# iPower SUA2000 Troubles - - Pullcord difficult



## Scott 12345 (Feb 19, 2021)

So, this unit was difficult to pull-start. Cord moved but was difficult. Thought it was the motor but was not. Took off the stator/housing from the rotor from the rear of the generator and the engine spun easily. I noticed there was some magnet slivers on the rotor and thought that was the problem with the slivers impinging the rotor to turn inside the stator.

I was reading online that they unplugged the generator from the control panel from the front of the unit (plug has 2 white and 3 black wires plugging into the bottom of the control panel). When I did this with the stator/housing securely in place, the engine/generator again turned freely.

Sooooo, I tried to "flash" the electric field of the rotor in the generator with a corded drill by plugging it into the outlet on the front of the unit and turning the chuck backwards - - with the 5 wire plug plugged in and the unit in the on position. Maybe this isn't the problem because the pull-start cord for the generator is still difficult to pull with gen cable plugged in. And, maybe I did this incorrectly.

But, do you have any suggestions????

Thank you so much

Scott


----------



## Old man here (Nov 5, 2020)

Scott 12345 said:


> So, this unit was difficult to pull-start. Cord moved but was difficult. Thought it was the motor but was not.
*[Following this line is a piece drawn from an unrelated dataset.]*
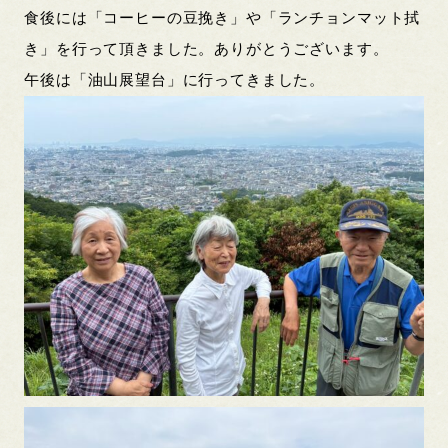
食後には「コーヒーの豆挽き」や「ランチョンマット拭
き」を行って頂きました。ありがとうございます。
午後は「油山展望台」に行ってきました。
Took off the stator/housing from the rotor from the rear of the generator and the engine spun easily. I noticed there was some magnet slivers on the rotor and thought that was the problem with the slivers impinging the rotor to turn inside the stator.
> 
> I was reading online that they unplugged the generator from the control panel from the front of the unit (plug has 2 white and 3 black wires plugging into the bottom of the control panel). When I did this with the stator/housing securely in place, the engine/generator again turned freely.
> 
> ...


The best I can guess here is that the rotor and stator are binding up, metal to metal contact.
Bad bearing, loose rotor mount bolt? Any chance the generator has been dropped?


----------



## Scott 12345 (Feb 19, 2021)

Old man here said:


> The best I can guess here is that the rotor and stator are binding up, metal to metal contact.
> Bad bearing, loose rotor mount bolt? Any chance the generator has been dropped?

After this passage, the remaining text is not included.